:: Stored data ::
**********

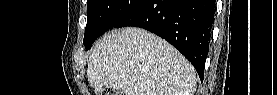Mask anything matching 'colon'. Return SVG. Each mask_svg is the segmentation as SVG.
<instances>
[{
  "instance_id": "5ec220e1",
  "label": "colon",
  "mask_w": 277,
  "mask_h": 95,
  "mask_svg": "<svg viewBox=\"0 0 277 95\" xmlns=\"http://www.w3.org/2000/svg\"><path fill=\"white\" fill-rule=\"evenodd\" d=\"M96 94H98V95H109V94H115V93H114L113 88L107 87V88L103 89L102 91L97 92Z\"/></svg>"
}]
</instances>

**********

:: EXERCISE DETAILS ::
When you transcribe these entries, keep every word exact and drop the pictures.

:: RESPONSE AREA ::
Mask anything matching 'colon'. Return SVG. Each mask_svg is the segmentation as SVG.
<instances>
[{
  "instance_id": "5ec220e1",
  "label": "colon",
  "mask_w": 277,
  "mask_h": 95,
  "mask_svg": "<svg viewBox=\"0 0 277 95\" xmlns=\"http://www.w3.org/2000/svg\"><path fill=\"white\" fill-rule=\"evenodd\" d=\"M96 94H98V95H109V94H115V93H114L113 88L107 87V88L103 89L102 91L97 92Z\"/></svg>"
}]
</instances>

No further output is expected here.